The US elections are underway, and we can only hope that the electorate consider Lawrence’s advice that ‘a bad spirit in a nation, chooses a bad spirit in a governor’. But let’s not focus on the orange narcissist (or the unashamedly liberal bias of your bulletin editor), let’s think about pumpkins instead... 
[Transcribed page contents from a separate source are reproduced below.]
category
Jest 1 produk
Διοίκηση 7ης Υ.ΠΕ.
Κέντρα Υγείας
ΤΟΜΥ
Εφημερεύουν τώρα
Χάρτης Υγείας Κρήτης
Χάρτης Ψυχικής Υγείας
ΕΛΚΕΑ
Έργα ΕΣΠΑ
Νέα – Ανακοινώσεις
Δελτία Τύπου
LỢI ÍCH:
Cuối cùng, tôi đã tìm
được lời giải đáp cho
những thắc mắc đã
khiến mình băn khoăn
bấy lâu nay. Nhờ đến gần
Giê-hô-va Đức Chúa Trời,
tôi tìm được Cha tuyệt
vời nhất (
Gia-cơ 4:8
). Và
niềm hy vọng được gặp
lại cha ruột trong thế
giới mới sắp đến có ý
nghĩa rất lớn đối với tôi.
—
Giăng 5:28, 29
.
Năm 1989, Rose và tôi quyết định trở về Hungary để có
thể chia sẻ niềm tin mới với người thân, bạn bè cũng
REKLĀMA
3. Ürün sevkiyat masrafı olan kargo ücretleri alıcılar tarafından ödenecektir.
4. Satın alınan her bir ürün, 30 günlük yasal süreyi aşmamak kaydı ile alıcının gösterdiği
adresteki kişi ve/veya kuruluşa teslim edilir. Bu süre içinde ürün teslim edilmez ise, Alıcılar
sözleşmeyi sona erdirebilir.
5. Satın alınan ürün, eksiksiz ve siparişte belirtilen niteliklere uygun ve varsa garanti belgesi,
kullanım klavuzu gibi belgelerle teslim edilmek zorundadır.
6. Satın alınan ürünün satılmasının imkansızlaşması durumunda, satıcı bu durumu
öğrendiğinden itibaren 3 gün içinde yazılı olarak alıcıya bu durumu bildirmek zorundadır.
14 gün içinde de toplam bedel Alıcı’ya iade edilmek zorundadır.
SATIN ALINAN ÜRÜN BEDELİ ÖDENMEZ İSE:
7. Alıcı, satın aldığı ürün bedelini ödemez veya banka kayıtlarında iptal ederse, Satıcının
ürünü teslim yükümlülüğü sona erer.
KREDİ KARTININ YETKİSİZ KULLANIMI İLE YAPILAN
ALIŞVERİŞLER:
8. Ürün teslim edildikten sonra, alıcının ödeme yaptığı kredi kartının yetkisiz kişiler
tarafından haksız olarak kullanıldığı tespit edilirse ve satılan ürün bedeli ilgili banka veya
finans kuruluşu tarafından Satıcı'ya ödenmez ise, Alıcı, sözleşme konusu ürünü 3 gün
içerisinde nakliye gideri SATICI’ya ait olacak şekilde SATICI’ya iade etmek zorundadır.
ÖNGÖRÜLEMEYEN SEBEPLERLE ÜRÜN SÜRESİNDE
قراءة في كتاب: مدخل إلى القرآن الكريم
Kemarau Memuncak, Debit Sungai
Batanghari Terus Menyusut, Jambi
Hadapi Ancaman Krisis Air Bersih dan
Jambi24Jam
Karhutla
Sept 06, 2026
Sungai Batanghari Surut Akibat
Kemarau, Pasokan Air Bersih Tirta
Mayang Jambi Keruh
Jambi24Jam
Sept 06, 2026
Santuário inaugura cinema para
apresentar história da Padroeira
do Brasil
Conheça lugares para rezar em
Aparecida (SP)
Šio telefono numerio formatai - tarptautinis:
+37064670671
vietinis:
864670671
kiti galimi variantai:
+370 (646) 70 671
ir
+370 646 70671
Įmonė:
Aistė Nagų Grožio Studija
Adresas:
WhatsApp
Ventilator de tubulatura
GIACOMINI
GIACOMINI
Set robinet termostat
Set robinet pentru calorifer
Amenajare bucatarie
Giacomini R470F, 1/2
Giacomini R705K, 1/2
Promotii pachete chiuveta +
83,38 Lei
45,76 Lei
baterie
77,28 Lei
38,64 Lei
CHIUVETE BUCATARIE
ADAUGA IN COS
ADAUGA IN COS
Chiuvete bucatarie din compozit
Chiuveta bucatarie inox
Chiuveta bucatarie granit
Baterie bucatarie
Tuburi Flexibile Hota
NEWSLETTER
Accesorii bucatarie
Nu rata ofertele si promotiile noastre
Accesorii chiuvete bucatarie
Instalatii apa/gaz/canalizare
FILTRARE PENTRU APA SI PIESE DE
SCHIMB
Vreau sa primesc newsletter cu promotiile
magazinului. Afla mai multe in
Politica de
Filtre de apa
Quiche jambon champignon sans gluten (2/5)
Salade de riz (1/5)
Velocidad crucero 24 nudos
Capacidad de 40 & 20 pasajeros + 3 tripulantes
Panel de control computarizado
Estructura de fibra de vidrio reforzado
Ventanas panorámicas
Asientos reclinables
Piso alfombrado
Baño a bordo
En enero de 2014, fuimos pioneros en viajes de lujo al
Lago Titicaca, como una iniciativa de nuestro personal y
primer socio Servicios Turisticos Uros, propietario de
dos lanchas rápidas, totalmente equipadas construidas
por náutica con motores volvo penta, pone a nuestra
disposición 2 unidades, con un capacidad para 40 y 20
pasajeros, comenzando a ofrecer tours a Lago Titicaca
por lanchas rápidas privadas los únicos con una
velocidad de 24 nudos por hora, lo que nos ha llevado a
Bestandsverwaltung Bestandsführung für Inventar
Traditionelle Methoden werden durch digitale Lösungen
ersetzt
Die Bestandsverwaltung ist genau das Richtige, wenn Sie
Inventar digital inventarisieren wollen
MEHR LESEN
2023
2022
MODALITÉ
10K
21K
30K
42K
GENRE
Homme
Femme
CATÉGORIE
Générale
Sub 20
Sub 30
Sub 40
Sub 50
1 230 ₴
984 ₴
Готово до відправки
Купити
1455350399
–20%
According to the Guardian, around 8 million pumpkins end up in the bin after Halloween. Pumpkins get a mention in Lawrence’s 1923 novel 'Kangaroo' in which English writer Richard Lovat Somers and his German wife Harriet visit New South Wales. Harriet – who is loosely based on Frieda Lawrence - observes that in Australia “everybody carried a suitcase". At one point, a woman knocks on their door and opens-up her suitcase to reveal two cabbages and half a pumpkin for sale. Harriet surmises that “Australian suitcases were always flying open, and discharging groceries or a skinned rabbit or three bottles of beer. One had the impression that everybody was perpetually going away for the weekend: with a suitcase." Source: D.H. Lawrence Digital Pilgrimage  

'Autumn Rain' was first published in the Egoist in February 1917. It can be read as a war poem due to references to the 'sheaves of pain' but we just wanted to share something autumnal with you.    
 
Autumn Rain
 
The plane leaves
fall black and wet
on the lawn;
 
the cloud sheaves
in heaven’s fields set
droop and are drawn
 
in falling seeds of rain;
the seed of heaven
on my face
 
falling — I hear again
like echoes even
that softly pace
 
heaven’s muffled floor,
the winds that tread
out all the grain
 
of tears, the store
harvested
in the sheaves of pain
 
caught up aloft:
the sheaves of dead
men that are slain
 
now winnowed soft
on the floor of heaven;
manna invisible
 
of all the pain
here to us given;
finely divisible
falling as rain.

 

If you want anything included in the bulletin, lob it over to me (james.walker@ntu.ac.uk) or Brenda (brenda.sumner@gmail.com)      .  

 
HOME 
EASTWOOD ZOOM MEETING

Wednesday 11 November 7pm
 

 

For anyone wishing to join by landline phone, dial: 0203 051 2874 United Kingdom

Meeting ID: 849 4042 1574

Passcode: To be sent out closer to the time.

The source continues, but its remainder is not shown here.